Following the incident, Licciardello and Morrow were detained and questioned by NSW Police on 6 September 2007 outside the InterContinental Hotel, and were charged under the APEC Meeting (Police Powers) Act 2007. The charges were dropped in April 2008. They were dropped because his lawyers stated that he was waved through the blockades and he had to do what the police said.

== Other works ==
During the Chaser recess, Licciardello appeared on the panel of My Favourite Album, an ABC TV special showcasing Australia's top ten albums as voted by the public. He also filled in on Triple M's drive time slot during the summer of 2007 with fellow Chaser colleague Dominic Knight with their show Chas and Dom from 'The Chaser'.

On 25 May 2008 Licciardello and Craig Reucassel were guests on channel Ten's Rove. Their interview concluded with the '20 Bucks in 20 Seconds' segment. When Rove McManus asked the only question that is asked to every guest, "Who would you turn gay for?", Chas responded in annoyance that everyone answered "I'd turn gay for you, Rove" but that nobody ever followed up on it. He then leapt on Rove and French kissed him, before licking Rove on the face.
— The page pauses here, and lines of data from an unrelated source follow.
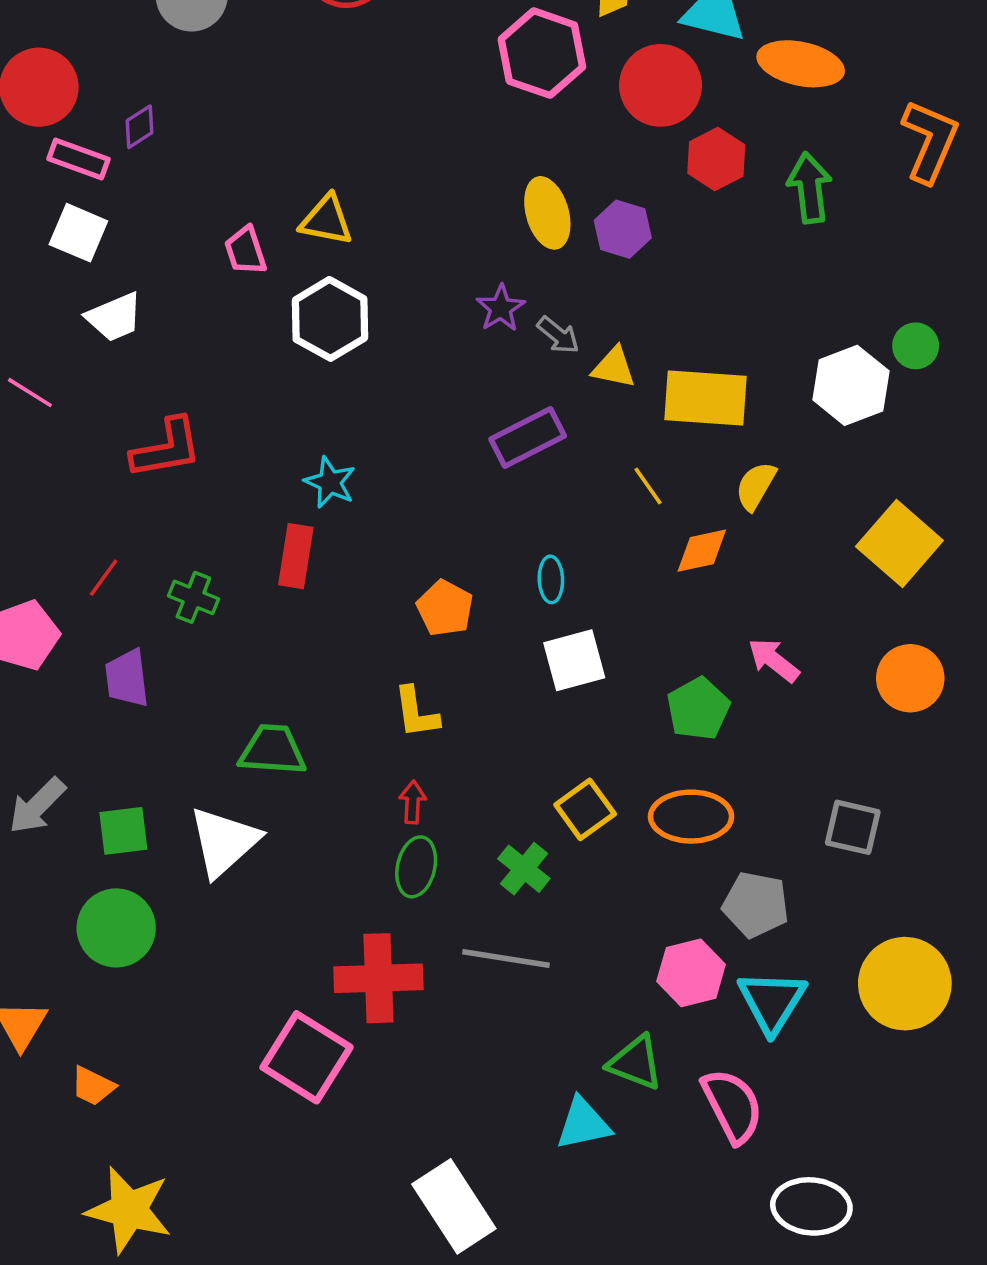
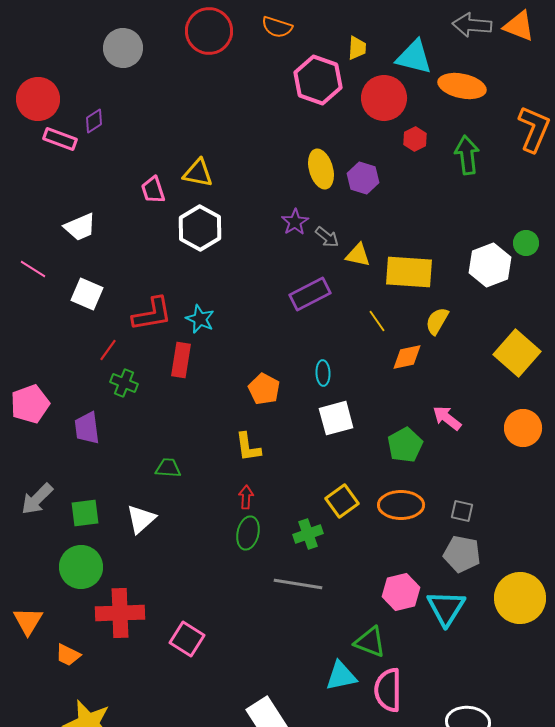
red hexagon: (716, 159) -> (415, 139), size x0.7
white square: (78, 233) -> (87, 294), moved
red L-shape: (166, 448) -> (152, 314), moved
red line: (104, 578) -> (108, 350), moved
green trapezoid: (272, 750) -> (168, 468), size x0.7
gray square: (853, 827) -> (462, 511), moved, size x0.7
white triangle: (224, 842) -> (141, 519), size x0.7
green cross: (524, 869) -> (308, 534), turned 32
gray pentagon: (756, 905) -> (462, 554), moved
red cross: (378, 978) -> (120, 613), moved
pink square: (307, 1057) -> (187, 639), size x0.7
pink semicircle: (732, 1106) -> (388, 690), moved, turned -153

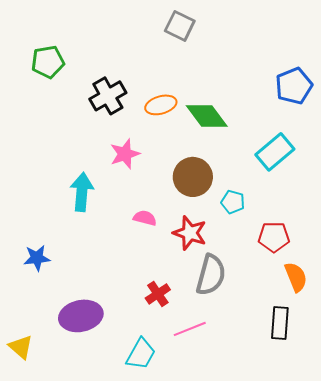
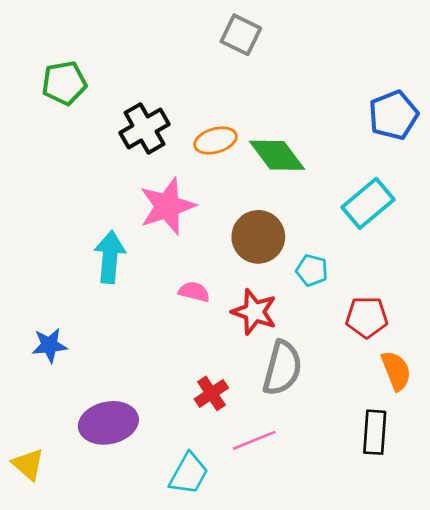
pink star: (125, 154) -> (167, 206), size x1.4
In 2009, for a stunt featured in the series finale of The Chaser's War on Everything, he received heavy dosage's of botox, lip injections and spray tanning on the left side of his body so as to bear a similarity to Daniel Craig. The amount of botox was so heavy that it lasted until he made his appearance on The 7pm Project, over three months after the botox was injected into the right side of his face.

==Personal life==
He is married to Dr Jocelyn Laurence, formerly a research analyst at Foster Stockbroking, and they have two daughters. In 2007, he lived in Croydon Park, in the inner west of Sydney.

Chas is also a supporter of the Western Bulldogs Football Club in the Australian Football League. Despite growing up in New South Wales, which is predominantly rugby league heartland, Licciardello decided to follow the AFL as it "annoyed his father".